━━━ SUPPLIED DATA ━━━
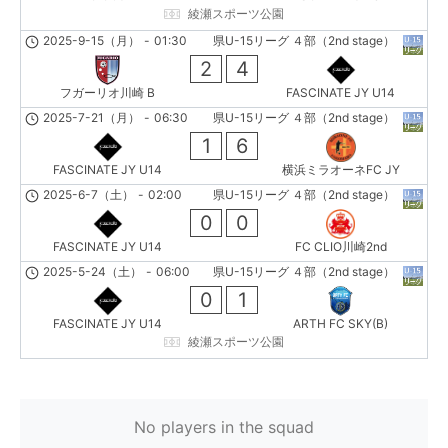
綾瀬スポーツ公園
2025-9-15（月）
-
01:30
県U-15リーグ ４部（2nd stage）
2
4
フガーリオ川崎 B
FASCINATE JY U14
2025-7-21（月）
-
06:30
県U-15リーグ ４部（2nd stage）
1
6
FASCINATE JY U14
横浜ミラオーネFC JY
2025-6-7（土）
-
02:00
県U-15リーグ ４部（2nd stage）
0
0
FASCINATE JY U14
FC CLIO川崎2nd
2025-5-24（土）
-
06:00
県U-15リーグ ４部（2nd stage）
0
1
FASCINATE JY U14
ARTH FC SKY(B)
綾瀬スポーツ公園
No players in the squad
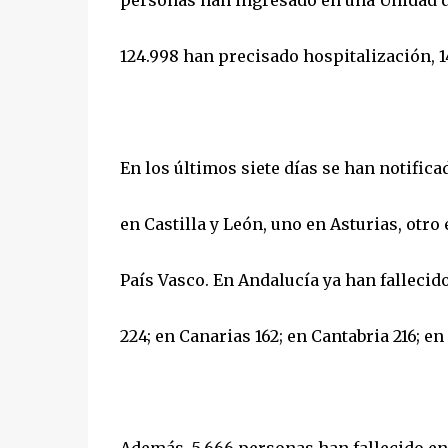
personas han ingresado en una Unidad de 
124.998 han precisado hospitalización, 1
En los últimos siete días se han notificad
en Castilla y León, uno en Asturias, otro
País Vasco. En Andalucía ya han fallecido
224; en Canarias 162; en Cantabria 216; en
━━━
EXERCISE – Write the records out in full, word for word; leave every picture behind.

SOLVED PROBLEM –
綾瀬スポーツ公園
2025-9-15（月）
-
01:30
県U-15リーグ ４部（2nd stage）
2
4
フガーリオ川崎 B
FASCINATE JY U14
2025-7-21（月）
-
06:30
県U-15リーグ ４部（2nd stage）
1
6
FASCINATE JY U14
横浜ミラオーネFC JY
2025-6-7（土）
-
02:00
県U-15リーグ ４部（2nd stage）
0
0
FASCINATE JY U14
FC CLIO川崎2nd
2025-5-24（土）
-
06:00
県U-15リーグ ４部（2nd stage）
0
1
FASCINATE JY U14
ARTH FC SKY(B)
綾瀬スポーツ公園
No players in the squad
personas han ingresado en una Unidad de 
124.998 han precisado hospitalización, 1
En los últimos siete días se han notificad
en Castilla y León, uno en Asturias, otro
País Vasco. En Andalucía ya han fallecido
224; en Canarias 162; en Cantabria 216; en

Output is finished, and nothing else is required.